§ **Exercise description**:
The records below are to be copied exactly, with their pictures left out.

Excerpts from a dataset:
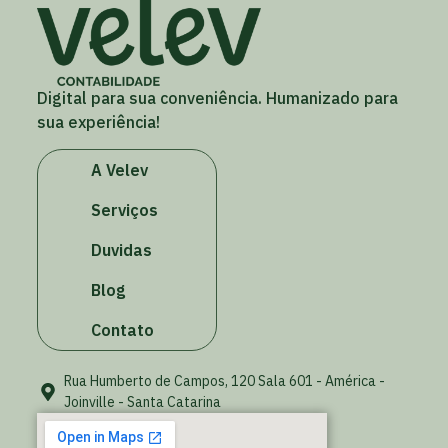
Digital para sua conveniência. Humanizado para
sua experiência!
A Velev
Serviços
Duvidas
Blog
Contato
Rua Humberto de Campos, 120 Sala 601 - América -
Joinville - Santa Catarina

§ **Finished task**:
Digital para sua conveniência. Humanizado para
sua experiência!
A Velev
Serviços
Duvidas
Blog
Contato
Rua Humberto de Campos, 120 Sala 601 - América -
Joinville - Santa Catarina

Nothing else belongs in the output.